§ Aim of the task
For the listing below, report all lines that hold the word "this".

§ Provided records
-- -- --
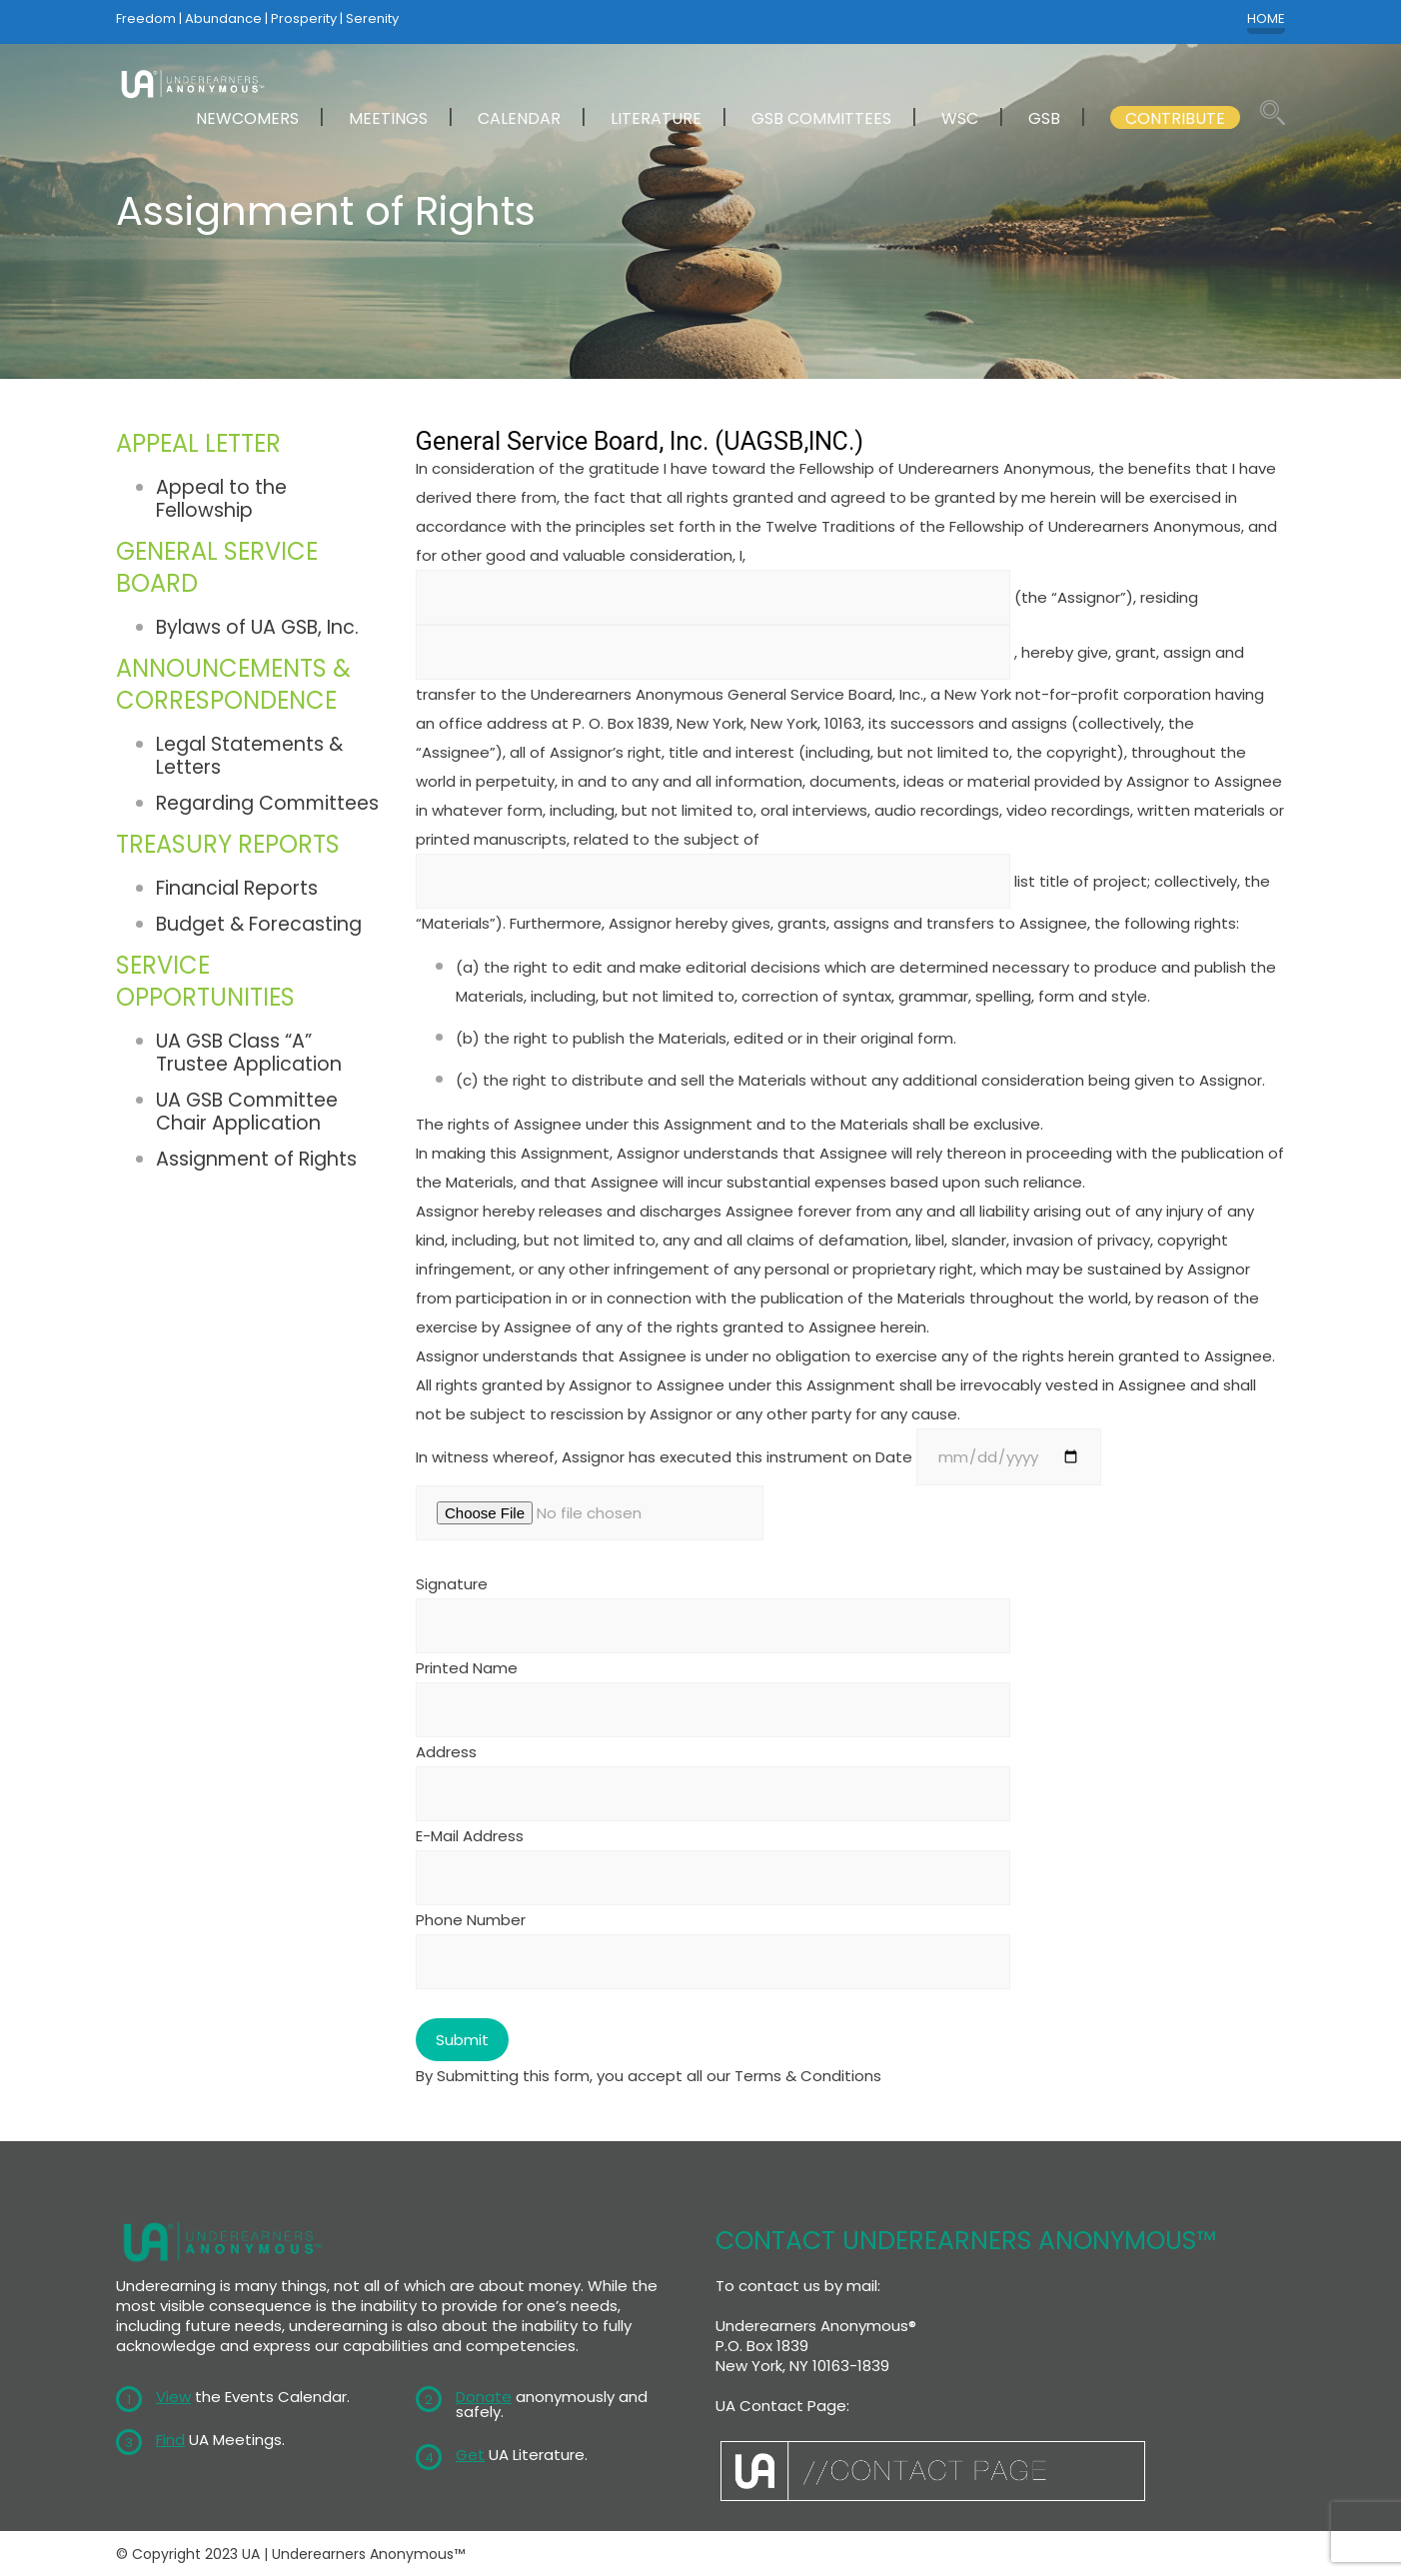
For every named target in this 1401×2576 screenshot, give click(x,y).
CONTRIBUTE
-- -- --
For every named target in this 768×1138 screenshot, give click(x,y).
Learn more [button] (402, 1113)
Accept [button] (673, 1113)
-- -- --
§ Task response
For every named target in this 1401×2576 screenshot, give click(x,y).
For every named target in this 768×1138 screenshot, give click(x,y).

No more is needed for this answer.